[ENTRIES SUPPLIED]
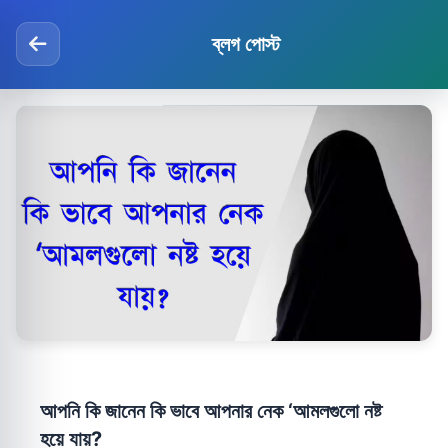
ব্লগ পোস্ট
আপনি কি জানেন কি ভাবে আপনার নেক ‘আমলগুলো নষ্ট
হয়ে যায়?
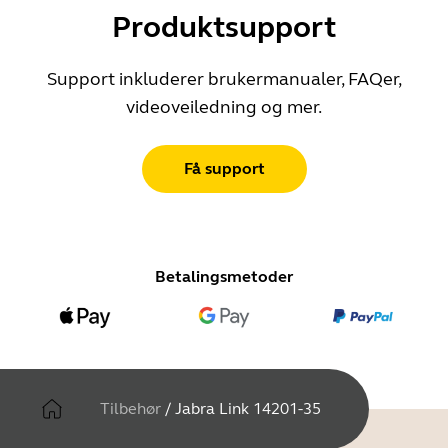
Produktsupport
Support inkluderer brukermanualer, FAQer,
videoveiledning og mer.
Få support
Betalingsmetoder
Tilbehør
/
Jabra Link 14201-35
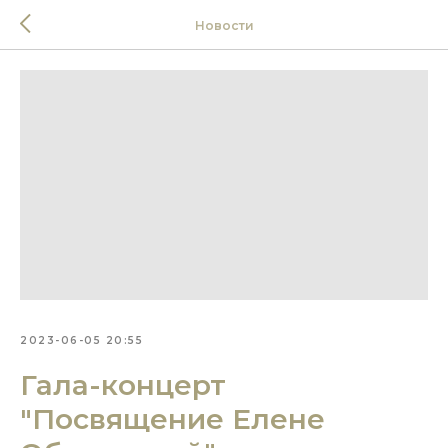
Новости
2023-06-05 20:55
Гала-концерт
"Посвящение Елене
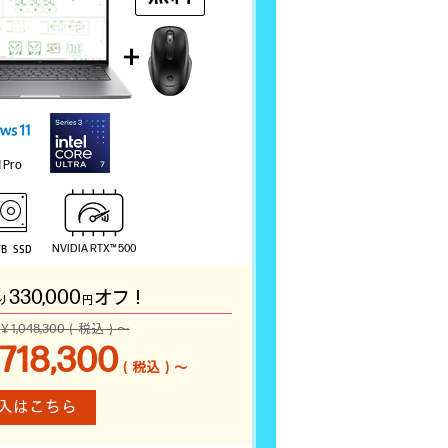
 Pro
NVIDIA RTX™ 500
TB SSD
330,000
オフ！
り
円
￥1,048,300（税込）～
718,300
（税込）～
入はこちら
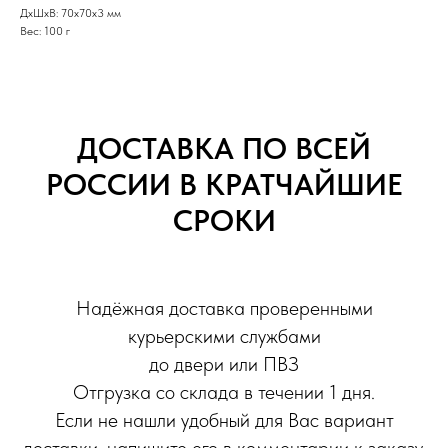
ДxШxВ: 70x70x3 мм
Вес: 100 г
ДОСТАВКА ПО ВСЕЙ
РОССИИ В КРАТЧАЙШИЕ
СРОКИ
Надёжная доставка проверенными
курьерскими службами
до двери или ПВЗ
Отгрузка со склада в течении 1 дня.
Если не нашли удобный для Вас вариант
доставки, напишите его в комментарии к заказу.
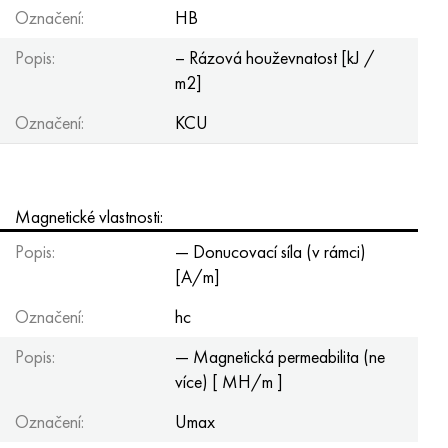
Označení:
HB
Popis:
– Rázová houževnatost [kJ /
m2]
Označení:
KCU
Magnetické vlastnosti:
Popis:
— Donucovací síla (v rámci)
[A/m]
Označení:
hc
Popis:
— Magnetická permeabilita (ne
více) [ MH/m ]
Označení:
Umax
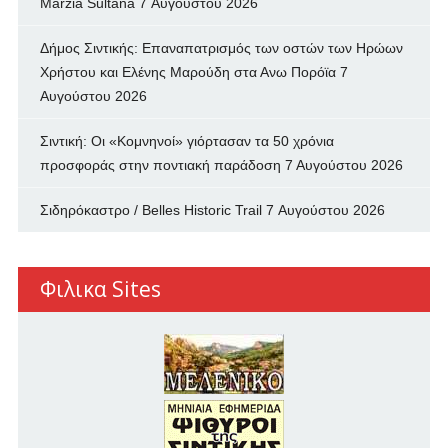
Marzia Sultana
7 Αυγούστου 2026
Δήμος Σιντικής: Επαναπατρισμός των oστών των Ηρώων
Χρήστου και Ελένης Μαρούδη στα Ανω Πορόϊα
7
Αυγούστου 2026
Σιντική: Οι «Κομνηνοί» γιόρτασαν τα 50 χρόνια
προσφοράς στην ποντιακή παράδοση
7 Αυγούστου 2026
Σιδηρόκαστρο / Belles Historic Trail
7 Αυγούστου 2026
Φιλικα Sites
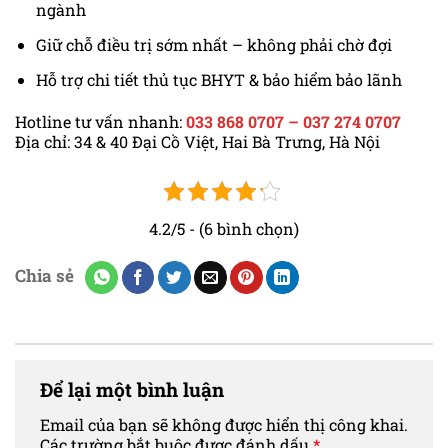
ngành
Giữ chỗ điều trị sớm nhất – không phải chờ đợi
Hỗ trợ chi tiết thủ tục BHYT & bảo hiểm bảo lãnh
Hotline tư vấn nhanh:
033 868 0707 – 037 274 0707
Địa chỉ: 34 & 40 Đại Cồ Việt, Hai Bà Trưng, Hà Nội
4.2/5 - (6 bình chọn)
Chia sẻ
Để lại một bình luận
Email của bạn sẽ không được hiển thị công khai.
Các trường bắt buộc được đánh dấu
*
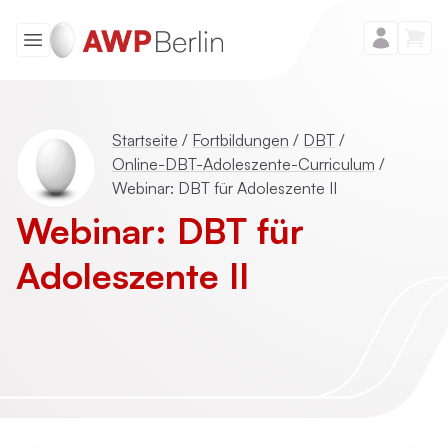
Startseite
/
Fortbildungen
/
DBT
/
Online-DBT-Adoleszente-Curriculum
/
Webinar: DBT für Adoleszente II
Webinar: DBT für
Adoleszente II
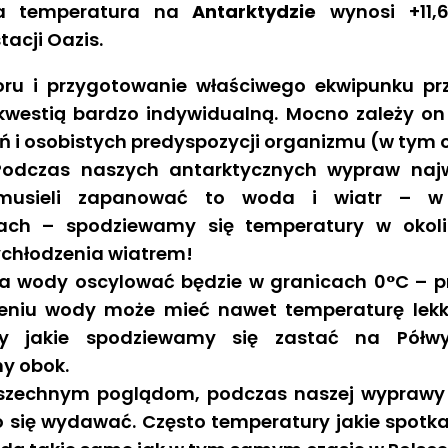
a temperatura na
Antarktydzie
wynosi +11,
tacji Oazis.
oru i przygotowanie właściwego ekwipunku p
t kwestią bardzo indywidualną. Mocno zależy 
 i osobistych predyspozycji organizmu (w tym 
Podczas naszych antarktycznych wypraw naj
musieli zapanować to woda i wiatr – w 
ach – spodziewamy się temperatury w okol
chłodzenia wiatrem!
a wody oscylować będzie w granicach 0°C – p
oleniu wody może mieć nawet temperaturę lek
ry jakie spodziewamy się zastać na Półwy
y obok.
zechnym poglądom, podczas naszej wyprawy n
 się wydawać. Często temperatury jakie spotk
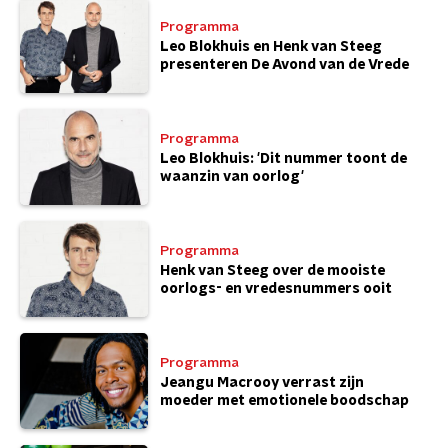
Programma
Leo Blokhuis en Henk van Steeg
presenteren De Avond van de Vrede
Programma
Leo Blokhuis: 'Dit nummer toont de
waanzin van oorlog'
Programma
Henk van Steeg over de mooiste
oorlogs- en vredesnummers ooit
Programma
Jeangu Macrooy verrast zijn
moeder met emotionele boodschap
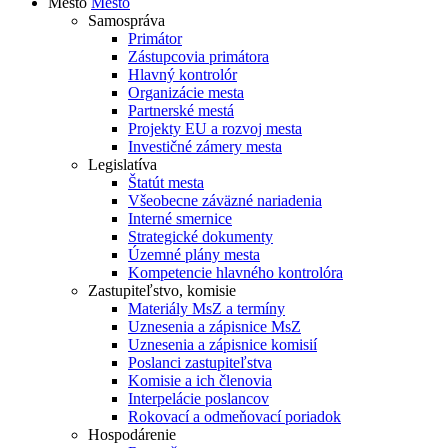
Mesto
Mesto
Samospráva
Primátor
Zástupcovia primátora
Hlavný kontrolór
Organizácie mesta
Partnerské mestá
Projekty EU a rozvoj mesta
Investičné zámery mesta
Legislatíva
Štatút mesta
Všeobecne záväzné nariadenia
Interné smernice
Strategické dokumenty
Územné plány mesta
Kompetencie hlavného kontrolóra
Zastupiteľstvo, komisie
Materiály MsZ a termíny
Uznesenia a zápisnice MsZ
Uznesenia a zápisnice komisií
Poslanci zastupiteľstva
Komisie a ich členovia
Interpelácie poslancov
Rokovací a odmeňovací poriadok
Hospodárenie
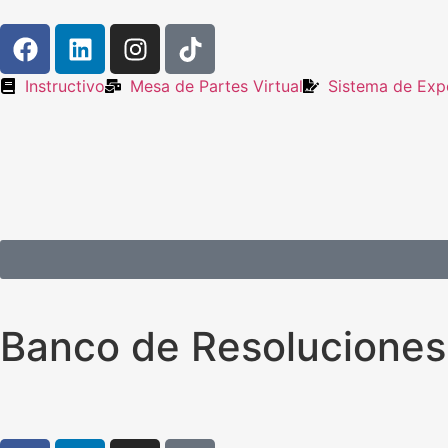
Instructivo
Mesa de Partes Virtual
Sistema de Expe
Banco de Resoluciones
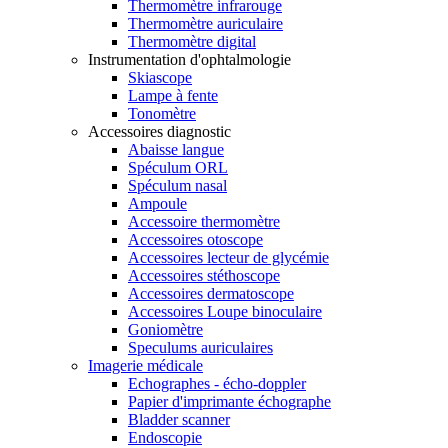
Thermomètre infrarouge
Thermomètre auriculaire
Thermomètre digital
Instrumentation d'ophtalmologie
Skiascope
Lampe à fente
Tonomètre
Accessoires diagnostic
Abaisse langue
Spéculum ORL
Spéculum nasal
Ampoule
Accessoire thermomètre
Accessoires otoscope
Accessoires lecteur de glycémie
Accessoires stéthoscope
Accessoires dermatoscope
Accessoires Loupe binoculaire
Goniomètre
Speculums auriculaires
Imagerie médicale
Echographes - écho-doppler
Papier d'imprimante échographe
Bladder scanner
Endoscopie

[ACTIVITY]
Starting at the line with "chłodzenia wiatrem!" in the entries above, write out every line exactly until the line with "Strategické dokumenty" has been written. Include no pictures and nothing more.

[SOLUTION BELOW]
chłodzenia wiatrem!
a wody oscylować będzie w granicach 0°C – p
oleniu wody może mieć nawet temperaturę lek
ry jakie spodziewamy się zastać na Półwy
y obok.
zechnym poglądom, podczas naszej wyprawy n
 się wydawać. Często temperatury jakie spotk
Programma
Leo Blokhuis en Henk van Steeg
presenteren De Avond van de Vrede
Programma
Leo Blokhuis: 'Dit nummer toont de
waanzin van oorlog'
Programma
Henk van Steeg over de mooiste
oorlogs- en vredesnummers ooit
Programma
Jeangu Macrooy verrast zijn
moeder met emotionele boodschap
Mesto
Mesto
Samospráva
Primátor
Zástupcovia primátora
Hlavný kontrolór
Organizácie mesta
Partnerské mestá
Projekty EU a rozvoj mesta
Investičné zámery mesta
Legislatíva
Štatút mesta
Všeobecne záväzné nariadenia
Interné smernice
Strategické dokumenty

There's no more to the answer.